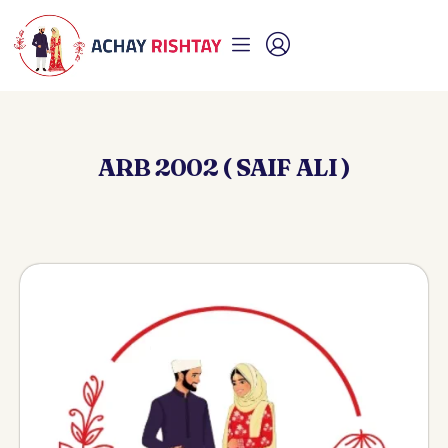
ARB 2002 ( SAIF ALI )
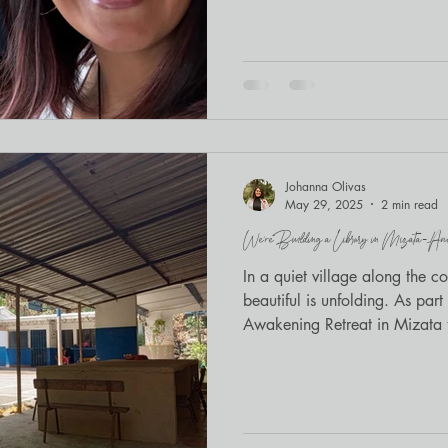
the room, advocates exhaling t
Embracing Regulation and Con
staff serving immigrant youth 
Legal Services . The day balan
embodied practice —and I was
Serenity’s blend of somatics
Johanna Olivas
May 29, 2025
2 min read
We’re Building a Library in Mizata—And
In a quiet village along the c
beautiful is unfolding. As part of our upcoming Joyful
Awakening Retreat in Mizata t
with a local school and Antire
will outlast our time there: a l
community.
:::::
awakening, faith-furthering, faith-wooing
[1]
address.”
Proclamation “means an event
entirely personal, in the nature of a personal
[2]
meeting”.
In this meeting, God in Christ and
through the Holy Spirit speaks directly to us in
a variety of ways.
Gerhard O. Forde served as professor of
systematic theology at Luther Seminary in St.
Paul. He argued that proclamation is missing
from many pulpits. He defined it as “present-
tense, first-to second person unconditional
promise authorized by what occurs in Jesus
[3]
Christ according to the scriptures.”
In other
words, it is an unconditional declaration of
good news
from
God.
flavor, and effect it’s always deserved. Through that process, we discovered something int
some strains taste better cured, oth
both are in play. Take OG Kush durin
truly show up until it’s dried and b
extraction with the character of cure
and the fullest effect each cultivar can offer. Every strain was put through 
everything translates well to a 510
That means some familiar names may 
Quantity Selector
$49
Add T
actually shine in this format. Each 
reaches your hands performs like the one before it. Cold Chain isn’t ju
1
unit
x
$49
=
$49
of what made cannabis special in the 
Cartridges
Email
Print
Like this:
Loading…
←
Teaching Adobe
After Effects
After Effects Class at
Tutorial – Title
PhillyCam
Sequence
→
:::::
-- Assignment --
Reproduce each line in the listing above that mentions the string "Christ".

-- Exercise solution --
In this meeting, God in Christ and
Christ according to the scriptures.”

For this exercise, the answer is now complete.